Our Christmas Tree
(If you get that close, you can’t tell it’s a foot-tall rosemary bush.)
Holly
And for my Wiccan readers, the holly from my side yard and the oak from my back. Extra points to the person who can explain about the oak and holly kings.
You have a HOLLY TREE? You have the best land ever!
And, ta-da, from my old graduate school days at Cornell studying Old Irish and Celtic mythology (Lionel Joseph, thank you!) Holly and Oak kings are two halves of the same god in old Celtic life–known variously and fabulously (in the old sense) as Cernunnos or Herne the Hunter (I just yesterday finished rereading Susan Cooper’s five part reworking of that old mythology, which ends with Herne the Hunter vanquishing the dark; it’s for adolescents, but like most good children’s lit, also for adults). In the spring and mid-summer, oak rules; when leaves fall, the holly is ascendant; But just as one is at its peak, the other is slowly regenerating….just like the sun in the dark of winter or the dark at bright and burning Lammas.
Not only do we have a holly tree but we cut off all the dead branches on the one side and it seems to have perked up 100%. Everything that we trimmed this fall seems to have responded very well.

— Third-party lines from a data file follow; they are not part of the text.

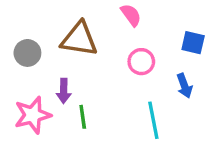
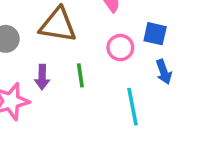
blue square: (193, 43) -> (155, 34), moved
green line: (83, 117) -> (80, 75), moved

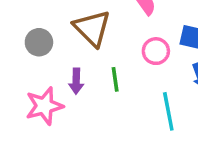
brown triangle: (58, 25) -> (92, 28), turned 36

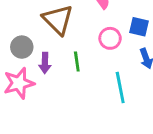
gray circle: (39, 42) -> (22, 47), moved

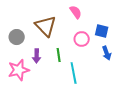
gray circle: (22, 47) -> (17, 37), moved
cyan line: (120, 88) -> (74, 73), moved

After all this rain, I’m considering just declaring the whole yard a rice paddy. Ha. I’m sure the neighbors would love that.
Well, pay attention to where it’s pooling, and don’t plant anything important in those spots. You might want to consider a nice damp-happy ground cover in those places instead.
Ha, I wish! Instead, I think it’s indicating where I’m going to have to reslope part of my front yard, to move water away from my house instead of making a little pond right near it. I mean, I guess I could keep the pond, but I’m not sure that’s good for the foundation.